EXERCISE BRIEF: Take every line of the material below that includes the string "name" and copy it out.

SUPPLIED INFORMATION:

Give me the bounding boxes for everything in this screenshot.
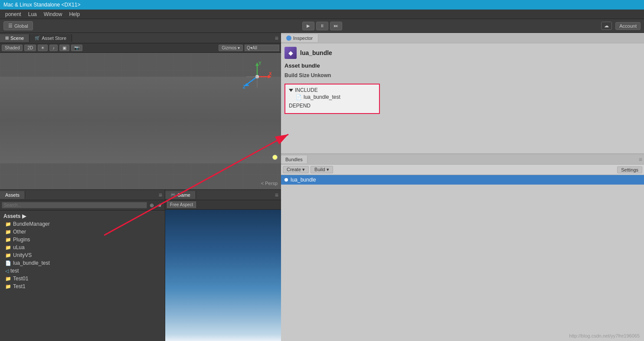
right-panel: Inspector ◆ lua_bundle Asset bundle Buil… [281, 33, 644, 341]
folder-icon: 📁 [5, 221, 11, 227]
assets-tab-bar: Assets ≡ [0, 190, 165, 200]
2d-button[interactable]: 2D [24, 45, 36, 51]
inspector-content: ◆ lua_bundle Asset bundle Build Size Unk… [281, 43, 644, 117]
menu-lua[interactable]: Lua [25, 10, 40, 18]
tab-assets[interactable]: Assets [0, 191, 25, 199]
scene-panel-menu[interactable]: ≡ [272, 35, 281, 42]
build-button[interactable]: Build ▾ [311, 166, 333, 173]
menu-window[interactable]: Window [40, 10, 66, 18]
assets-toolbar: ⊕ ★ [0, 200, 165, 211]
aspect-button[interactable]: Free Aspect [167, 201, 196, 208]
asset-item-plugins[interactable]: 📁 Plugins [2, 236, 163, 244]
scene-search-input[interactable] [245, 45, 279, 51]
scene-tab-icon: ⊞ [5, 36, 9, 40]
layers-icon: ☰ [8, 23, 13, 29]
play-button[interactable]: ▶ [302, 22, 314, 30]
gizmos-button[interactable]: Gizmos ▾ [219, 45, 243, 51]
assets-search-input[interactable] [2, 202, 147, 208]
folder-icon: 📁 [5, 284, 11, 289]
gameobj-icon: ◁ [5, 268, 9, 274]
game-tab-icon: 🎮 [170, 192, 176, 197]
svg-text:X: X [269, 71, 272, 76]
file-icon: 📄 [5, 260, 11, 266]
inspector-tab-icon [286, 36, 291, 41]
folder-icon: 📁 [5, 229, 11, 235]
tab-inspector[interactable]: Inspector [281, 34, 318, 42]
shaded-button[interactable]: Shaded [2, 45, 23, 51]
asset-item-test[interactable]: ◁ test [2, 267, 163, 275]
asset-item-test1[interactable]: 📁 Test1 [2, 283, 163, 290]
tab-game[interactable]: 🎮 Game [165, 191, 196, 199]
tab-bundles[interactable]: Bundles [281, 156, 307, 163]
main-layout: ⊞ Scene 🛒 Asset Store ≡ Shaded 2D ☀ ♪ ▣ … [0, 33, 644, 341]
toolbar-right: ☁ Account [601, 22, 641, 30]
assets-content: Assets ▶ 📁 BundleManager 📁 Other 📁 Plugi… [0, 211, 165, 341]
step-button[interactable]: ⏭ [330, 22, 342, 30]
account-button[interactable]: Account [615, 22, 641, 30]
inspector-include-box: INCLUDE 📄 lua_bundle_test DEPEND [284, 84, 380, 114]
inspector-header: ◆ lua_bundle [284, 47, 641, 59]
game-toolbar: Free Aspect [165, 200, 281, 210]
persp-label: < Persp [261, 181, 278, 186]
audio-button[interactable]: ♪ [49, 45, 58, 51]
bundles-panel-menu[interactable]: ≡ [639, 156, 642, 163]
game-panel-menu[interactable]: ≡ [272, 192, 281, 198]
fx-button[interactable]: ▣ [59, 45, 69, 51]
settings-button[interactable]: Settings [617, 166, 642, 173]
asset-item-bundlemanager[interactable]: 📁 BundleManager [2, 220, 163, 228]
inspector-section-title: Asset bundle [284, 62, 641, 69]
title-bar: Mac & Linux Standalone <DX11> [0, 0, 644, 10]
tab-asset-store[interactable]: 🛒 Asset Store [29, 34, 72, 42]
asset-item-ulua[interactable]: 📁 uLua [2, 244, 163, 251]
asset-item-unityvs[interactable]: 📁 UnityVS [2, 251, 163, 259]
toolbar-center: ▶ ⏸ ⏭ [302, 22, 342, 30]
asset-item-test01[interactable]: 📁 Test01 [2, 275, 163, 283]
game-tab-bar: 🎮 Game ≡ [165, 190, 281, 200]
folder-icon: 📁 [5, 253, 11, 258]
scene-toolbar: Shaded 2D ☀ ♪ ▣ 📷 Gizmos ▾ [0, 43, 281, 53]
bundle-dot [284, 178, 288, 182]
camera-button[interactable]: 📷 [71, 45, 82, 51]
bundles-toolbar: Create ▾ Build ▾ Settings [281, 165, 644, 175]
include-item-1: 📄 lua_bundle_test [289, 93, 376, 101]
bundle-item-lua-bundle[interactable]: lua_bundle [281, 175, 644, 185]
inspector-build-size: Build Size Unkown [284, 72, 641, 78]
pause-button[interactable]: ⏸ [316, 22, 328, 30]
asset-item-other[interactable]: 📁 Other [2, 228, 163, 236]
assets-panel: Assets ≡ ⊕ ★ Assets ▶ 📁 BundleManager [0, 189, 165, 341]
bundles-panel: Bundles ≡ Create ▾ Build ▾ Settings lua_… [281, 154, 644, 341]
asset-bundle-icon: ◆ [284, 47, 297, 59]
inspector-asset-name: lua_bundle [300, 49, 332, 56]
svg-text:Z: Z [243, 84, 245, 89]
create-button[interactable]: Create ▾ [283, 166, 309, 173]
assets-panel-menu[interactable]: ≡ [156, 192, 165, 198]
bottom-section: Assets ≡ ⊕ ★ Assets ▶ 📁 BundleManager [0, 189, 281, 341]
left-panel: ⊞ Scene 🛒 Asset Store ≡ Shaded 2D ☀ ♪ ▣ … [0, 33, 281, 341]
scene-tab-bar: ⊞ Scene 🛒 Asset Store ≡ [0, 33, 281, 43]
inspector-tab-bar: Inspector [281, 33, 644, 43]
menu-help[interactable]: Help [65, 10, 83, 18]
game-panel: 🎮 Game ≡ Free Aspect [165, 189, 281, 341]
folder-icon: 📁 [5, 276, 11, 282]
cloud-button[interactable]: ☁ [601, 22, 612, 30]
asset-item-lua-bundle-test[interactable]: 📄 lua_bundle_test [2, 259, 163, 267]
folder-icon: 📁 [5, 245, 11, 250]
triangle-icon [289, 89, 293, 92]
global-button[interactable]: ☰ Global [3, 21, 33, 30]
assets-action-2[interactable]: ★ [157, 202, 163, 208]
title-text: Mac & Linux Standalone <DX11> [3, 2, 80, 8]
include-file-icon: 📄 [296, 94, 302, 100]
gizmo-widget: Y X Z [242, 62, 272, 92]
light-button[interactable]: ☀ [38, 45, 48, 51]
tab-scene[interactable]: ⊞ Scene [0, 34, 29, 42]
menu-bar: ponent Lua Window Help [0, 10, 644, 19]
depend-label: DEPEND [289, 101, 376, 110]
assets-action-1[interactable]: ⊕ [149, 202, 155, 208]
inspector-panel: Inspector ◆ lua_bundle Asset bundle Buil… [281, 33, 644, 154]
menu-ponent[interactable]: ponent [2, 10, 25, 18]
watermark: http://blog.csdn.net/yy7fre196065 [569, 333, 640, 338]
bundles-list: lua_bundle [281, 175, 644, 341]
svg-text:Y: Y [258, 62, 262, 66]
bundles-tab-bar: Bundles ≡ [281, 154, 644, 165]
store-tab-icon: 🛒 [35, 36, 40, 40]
--
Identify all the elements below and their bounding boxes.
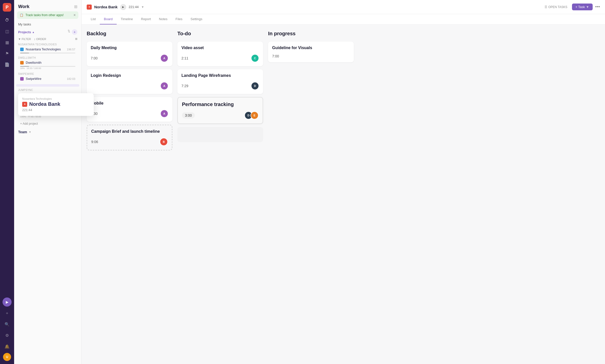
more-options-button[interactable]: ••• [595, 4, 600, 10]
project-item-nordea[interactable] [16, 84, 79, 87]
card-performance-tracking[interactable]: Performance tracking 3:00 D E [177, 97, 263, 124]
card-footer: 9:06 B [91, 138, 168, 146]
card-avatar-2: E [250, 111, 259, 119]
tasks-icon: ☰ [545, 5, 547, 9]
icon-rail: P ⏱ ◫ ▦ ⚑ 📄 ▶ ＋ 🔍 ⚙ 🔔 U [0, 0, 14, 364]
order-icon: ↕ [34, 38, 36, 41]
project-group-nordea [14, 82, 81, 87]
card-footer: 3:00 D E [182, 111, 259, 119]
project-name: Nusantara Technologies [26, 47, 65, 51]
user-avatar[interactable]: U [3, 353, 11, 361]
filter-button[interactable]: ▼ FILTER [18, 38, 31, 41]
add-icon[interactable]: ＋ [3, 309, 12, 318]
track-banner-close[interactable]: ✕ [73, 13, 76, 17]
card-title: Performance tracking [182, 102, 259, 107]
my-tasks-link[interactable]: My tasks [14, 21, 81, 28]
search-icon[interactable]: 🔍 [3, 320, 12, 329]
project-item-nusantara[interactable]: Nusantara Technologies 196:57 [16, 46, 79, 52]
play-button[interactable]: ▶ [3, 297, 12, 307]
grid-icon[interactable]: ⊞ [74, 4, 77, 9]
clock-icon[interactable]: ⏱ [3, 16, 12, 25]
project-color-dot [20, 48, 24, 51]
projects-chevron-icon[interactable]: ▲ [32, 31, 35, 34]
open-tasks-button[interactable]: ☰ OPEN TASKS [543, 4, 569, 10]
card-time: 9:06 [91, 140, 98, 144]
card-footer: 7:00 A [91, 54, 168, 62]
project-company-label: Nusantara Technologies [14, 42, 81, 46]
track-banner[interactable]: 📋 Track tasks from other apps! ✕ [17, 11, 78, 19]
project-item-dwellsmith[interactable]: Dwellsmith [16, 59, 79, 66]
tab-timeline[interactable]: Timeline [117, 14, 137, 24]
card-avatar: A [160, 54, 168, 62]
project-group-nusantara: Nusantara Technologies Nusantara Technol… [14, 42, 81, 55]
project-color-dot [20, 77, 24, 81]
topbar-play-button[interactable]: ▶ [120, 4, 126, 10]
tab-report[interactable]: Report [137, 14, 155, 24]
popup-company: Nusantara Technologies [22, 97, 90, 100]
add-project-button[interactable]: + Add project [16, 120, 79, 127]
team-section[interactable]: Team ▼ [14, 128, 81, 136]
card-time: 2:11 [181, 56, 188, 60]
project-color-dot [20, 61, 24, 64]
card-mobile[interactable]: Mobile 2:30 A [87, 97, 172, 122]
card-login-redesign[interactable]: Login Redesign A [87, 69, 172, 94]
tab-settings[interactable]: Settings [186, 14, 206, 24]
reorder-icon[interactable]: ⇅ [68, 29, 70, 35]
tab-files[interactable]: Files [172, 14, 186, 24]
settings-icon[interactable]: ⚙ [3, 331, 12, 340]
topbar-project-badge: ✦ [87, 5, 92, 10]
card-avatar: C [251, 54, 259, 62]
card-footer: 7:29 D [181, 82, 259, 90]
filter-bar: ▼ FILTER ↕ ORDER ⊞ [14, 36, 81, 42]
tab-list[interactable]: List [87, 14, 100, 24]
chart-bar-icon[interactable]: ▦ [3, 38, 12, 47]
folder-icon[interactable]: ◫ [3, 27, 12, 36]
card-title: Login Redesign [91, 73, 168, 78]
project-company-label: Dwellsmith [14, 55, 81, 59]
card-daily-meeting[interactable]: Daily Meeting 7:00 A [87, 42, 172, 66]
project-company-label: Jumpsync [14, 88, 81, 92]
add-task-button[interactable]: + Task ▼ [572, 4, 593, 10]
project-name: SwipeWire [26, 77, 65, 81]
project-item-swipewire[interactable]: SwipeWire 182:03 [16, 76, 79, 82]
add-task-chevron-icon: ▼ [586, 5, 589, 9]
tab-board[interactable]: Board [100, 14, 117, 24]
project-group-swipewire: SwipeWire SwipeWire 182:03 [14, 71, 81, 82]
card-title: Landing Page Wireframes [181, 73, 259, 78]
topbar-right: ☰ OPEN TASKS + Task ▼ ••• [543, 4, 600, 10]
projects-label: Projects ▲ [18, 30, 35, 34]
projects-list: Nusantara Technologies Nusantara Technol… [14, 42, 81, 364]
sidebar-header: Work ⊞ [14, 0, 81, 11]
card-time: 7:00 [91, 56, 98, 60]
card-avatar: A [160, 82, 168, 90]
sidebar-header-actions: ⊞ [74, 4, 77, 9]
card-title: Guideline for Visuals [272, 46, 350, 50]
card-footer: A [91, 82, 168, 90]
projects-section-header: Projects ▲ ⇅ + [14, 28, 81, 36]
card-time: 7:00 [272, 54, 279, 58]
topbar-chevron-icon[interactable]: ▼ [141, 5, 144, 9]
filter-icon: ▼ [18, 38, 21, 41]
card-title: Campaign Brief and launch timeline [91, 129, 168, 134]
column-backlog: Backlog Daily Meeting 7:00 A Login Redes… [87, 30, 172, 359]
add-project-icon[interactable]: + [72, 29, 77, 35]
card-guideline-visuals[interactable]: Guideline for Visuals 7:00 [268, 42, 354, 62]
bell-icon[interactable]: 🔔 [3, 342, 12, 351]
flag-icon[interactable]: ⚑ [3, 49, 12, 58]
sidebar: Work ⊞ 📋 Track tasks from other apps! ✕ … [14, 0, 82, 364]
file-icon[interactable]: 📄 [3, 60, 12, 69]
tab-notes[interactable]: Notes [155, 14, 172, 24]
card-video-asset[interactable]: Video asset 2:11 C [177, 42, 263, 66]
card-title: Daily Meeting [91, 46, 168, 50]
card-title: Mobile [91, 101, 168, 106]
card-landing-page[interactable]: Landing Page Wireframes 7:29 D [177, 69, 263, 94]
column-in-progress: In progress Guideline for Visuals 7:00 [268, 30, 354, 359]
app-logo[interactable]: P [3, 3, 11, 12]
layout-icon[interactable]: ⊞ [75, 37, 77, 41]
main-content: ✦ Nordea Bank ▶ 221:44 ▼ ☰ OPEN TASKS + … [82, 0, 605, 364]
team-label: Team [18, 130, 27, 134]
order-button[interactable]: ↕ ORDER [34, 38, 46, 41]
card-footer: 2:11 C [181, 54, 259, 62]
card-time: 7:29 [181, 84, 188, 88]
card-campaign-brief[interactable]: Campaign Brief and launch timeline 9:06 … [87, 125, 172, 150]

REPLY TO THE EXERCISE:
inspector-asset-name: lua_bundle [300, 49, 332, 56]
project-name: Nusantara Technologies [26, 47, 65, 51]
project-name: SwipeWire [26, 77, 65, 81]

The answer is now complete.